(Page images and extracted text)
============

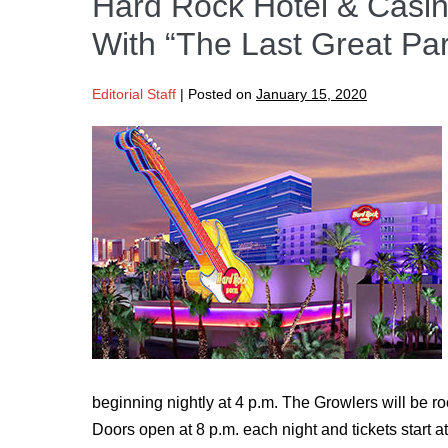
Hard Rock Hotel & Casin
With “The Last Great Pa
Editorial Staff
|
Posted on
January 15, 2020
beginning nightly at 4 p.m. The Growlers will be ro
Doors open at 8 p.m. each night and tickets start 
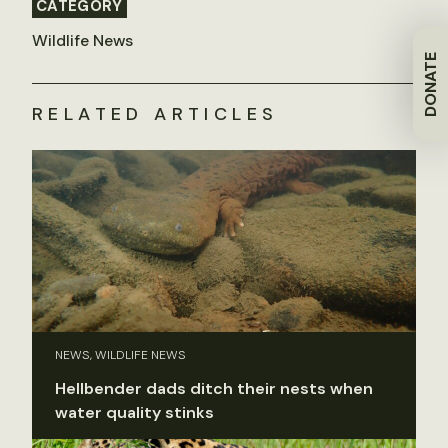
CATEGORY
Wildlife News
DONATE
RELATED ARTICLES
NEWS, WILDLIFE NEWS
Hellbender dads ditch their nests when
water quality stinks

============

§ PROBLEM REQUIREMENTS: Retype every record above word for word, leaving out any pictures.

§ TASK ANSWER:
Hard Rock Hotel & Casin
With “The Last Great Pa
Editorial Staff
|
Posted on
January 15, 2020
beginning nightly at 4 p.m. The Growlers will be ro
Doors open at 8 p.m. each night and tickets start 
CATEGORY
Wildlife News
DONATE
RELATED ARTICLES
NEWS, WILDLIFE NEWS
Hellbender dads ditch their nests when
water quality stinks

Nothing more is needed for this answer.